Quantcast
Channel: Tabular – SQLBI
Viewing all articles
Browse latest Browse all 227

Calculated Columns and Measures in DAX

$
0
0

One of the first concepts to learn in DAX is the difference between calculated columns and measures. This article shortly recap the differences and describes when to use each one.

Calculated columns

When you create a data model in Power Pivot for Excel, Analysis Services Tabular, or Power BI Desktop, you can extend a table by creating new columns, which content is defined by a DAX expression evaluated row by row. The user interface is different depending on the tools you use. Excel and Analysis Services requires you to write the expression in the formula textbox when you select the last column on the right, which name is “Add Column”. You can rename such a column name before or after you define the expression, right-clicking the new column and selecting the Rename Column menu item. As you see in the following picture, the DAX formula you write does not contain the column name and starts with the assignment symbol (=).

ColumnsMeasures-01

In Power BI Desktop, you have a different user interface. You have to click the New Column button in order to create a new column.

ColumnsMeasures-02

The new column name is part of the formula you write in the formula textbox.

ColumnsMeasures-03

The user interface allows you to simply define a new column, but we talk about calculated column to make a distinction between native columns (those read from the data source or evaluated by a query written in Power Query or Power BI) and calculated columns (those created extending a table in the data model).

A calculated column is just like any other column in a table and you can use it in any part of a report. You can also use a calculated column to define a relationship, if needed. The DAX expression defined for a calculated column operates in the context of the current row of the table to which it belongs. Any reference to a column returns the value of that column for the current row. You cannot directly access the values of other rows.

One important concept that you need to remember about calculated columns is that they are computed during the database processing and then stored in the model. This might seem strange if you are accustomed to SQL-computed columns (not persisted), which are computed at query time and do not use memory. In data models for DAX, however, all calculated columns occupy space in memory and are computed during table processing.

This behavior is helpful whenever you create very complex calculated columns. The time required to compute them is always process time and not query time, resulting in a better user experience. Nevertheless, you always must remember that a calculated column uses precious RAM. If, for example, you have a complex formula for a calculated column, you might be tempted to separate the steps of computation in different intermediate columns. Although this technique is useful during project development, it is a bad habit in production because each intermediate calculation is stored in RAM and wastes precious space.
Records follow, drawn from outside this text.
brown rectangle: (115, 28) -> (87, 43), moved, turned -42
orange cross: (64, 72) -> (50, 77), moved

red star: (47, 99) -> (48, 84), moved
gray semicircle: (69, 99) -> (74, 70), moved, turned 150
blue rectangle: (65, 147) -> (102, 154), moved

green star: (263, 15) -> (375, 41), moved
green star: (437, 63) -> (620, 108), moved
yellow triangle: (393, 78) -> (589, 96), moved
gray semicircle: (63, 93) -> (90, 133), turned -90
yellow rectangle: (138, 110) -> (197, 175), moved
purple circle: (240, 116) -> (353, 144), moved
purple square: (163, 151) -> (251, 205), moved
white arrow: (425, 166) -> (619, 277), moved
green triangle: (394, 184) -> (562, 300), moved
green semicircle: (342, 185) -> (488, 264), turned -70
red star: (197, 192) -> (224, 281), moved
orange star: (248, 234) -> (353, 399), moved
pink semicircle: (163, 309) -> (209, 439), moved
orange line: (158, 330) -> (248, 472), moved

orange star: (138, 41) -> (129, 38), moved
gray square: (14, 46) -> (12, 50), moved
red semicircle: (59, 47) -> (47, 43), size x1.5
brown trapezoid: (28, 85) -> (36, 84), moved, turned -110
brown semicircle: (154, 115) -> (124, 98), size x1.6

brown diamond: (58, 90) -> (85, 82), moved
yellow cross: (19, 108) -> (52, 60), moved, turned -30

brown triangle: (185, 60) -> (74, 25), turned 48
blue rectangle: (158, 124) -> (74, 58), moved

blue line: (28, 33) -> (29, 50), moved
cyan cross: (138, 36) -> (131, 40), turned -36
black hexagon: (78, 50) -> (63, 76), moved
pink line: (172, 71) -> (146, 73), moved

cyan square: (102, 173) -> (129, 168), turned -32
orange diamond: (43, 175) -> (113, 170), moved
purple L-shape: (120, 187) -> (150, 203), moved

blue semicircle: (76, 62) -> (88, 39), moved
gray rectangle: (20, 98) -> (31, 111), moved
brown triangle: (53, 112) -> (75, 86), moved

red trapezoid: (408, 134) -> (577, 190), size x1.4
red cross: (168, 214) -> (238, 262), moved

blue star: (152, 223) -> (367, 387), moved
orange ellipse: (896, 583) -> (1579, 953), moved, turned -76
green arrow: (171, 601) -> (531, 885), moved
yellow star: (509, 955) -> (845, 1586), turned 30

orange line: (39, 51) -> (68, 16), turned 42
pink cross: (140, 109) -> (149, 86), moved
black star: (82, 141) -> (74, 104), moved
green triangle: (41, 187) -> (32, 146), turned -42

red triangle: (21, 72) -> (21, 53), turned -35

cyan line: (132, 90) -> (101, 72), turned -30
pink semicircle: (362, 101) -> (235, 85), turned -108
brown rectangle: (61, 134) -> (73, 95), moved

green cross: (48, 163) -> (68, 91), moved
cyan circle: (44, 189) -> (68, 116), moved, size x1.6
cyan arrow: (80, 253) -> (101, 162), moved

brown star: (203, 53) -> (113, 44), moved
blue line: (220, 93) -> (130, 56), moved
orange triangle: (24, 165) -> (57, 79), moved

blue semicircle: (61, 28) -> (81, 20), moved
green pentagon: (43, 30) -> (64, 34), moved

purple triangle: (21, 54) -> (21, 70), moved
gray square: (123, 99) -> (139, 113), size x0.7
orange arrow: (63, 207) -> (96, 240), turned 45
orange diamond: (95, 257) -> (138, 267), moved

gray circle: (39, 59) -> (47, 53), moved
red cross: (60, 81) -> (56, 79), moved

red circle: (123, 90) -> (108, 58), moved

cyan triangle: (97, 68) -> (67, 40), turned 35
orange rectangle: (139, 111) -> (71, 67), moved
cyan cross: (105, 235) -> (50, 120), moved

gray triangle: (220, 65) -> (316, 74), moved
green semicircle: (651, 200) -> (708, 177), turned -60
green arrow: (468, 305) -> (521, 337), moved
For convenience, when we write a formula for a calculated column in an article (or in a book), we use the convention:

TableName[ColumnName] = <DAX expression for calculated column>

Such a syntax does not correspond to what you input in the user interface, but makes it easy to write in a concise way the name of the calculated column, the table to which it belongs to, and its DAX expression. Depending on the tool you use, you have to omit the table name or both table name and column name in the formula you enter in the user interface. For example, consider the following expression in an article:

Sales[GrossMargin] = Sales[SalesAmount] - Sales[TotalProductCost] 

In Excel and Analysis Services, you go in the Sales table and add in a new column the following formula:

= Sales[SalesAmount] - Sales[TotalProductCost] 

In Power BI Desktop, you go in the Sales table, click the New Column button, and type the following formula:

GrossMargin = Sales[SalesAmount] - Sales[TotalProductCost] 

Measures

There is another way of defining calculations in a DAX model, useful whenever you do not want to compute values for each row but, rather, you want to aggregate values from many rows in a table. There calculations are measures. This is the same name used in the user interface, with the exception of Excel 2013, which uses the term “calculated field” instead of “measures”. Excel 2016 reverted back to “measures”, which is the term used in DAX and originally used in Power Pivot for Excel 2010, too.

You have seen in the previous example how to define the GrossMargin column in the Sales table to compute the amount of the gross margin. However, what happens if you want to show the gross margin as a percentage of the sales amount? You could create a calculated column with the following formula:

Sales[GrossMarginPct] = DIVIDE ( Sales[GrossMargin], Sales[SalesAmount] )

This formula computes the right value at the row level, as you can see in the following picture.

ColumnsMeasures-04

Nevertheless, when you compute the aggregate value of a percentage, you cannot rely on calculated columns. In fact, you need to compute the aggregate value as the sum of gross margin divided by the sum of sales amount. Therefore, in this case, you need to compute the ratio on the aggregates; you cannot use an aggregation of calculated columns. In other words, you compute the ratio of the sum, not the sum of the ratio.

You cannot use a calculated column for this operation. If you need to operate on aggregate values instead of on a row-by-row basis, you must create measures.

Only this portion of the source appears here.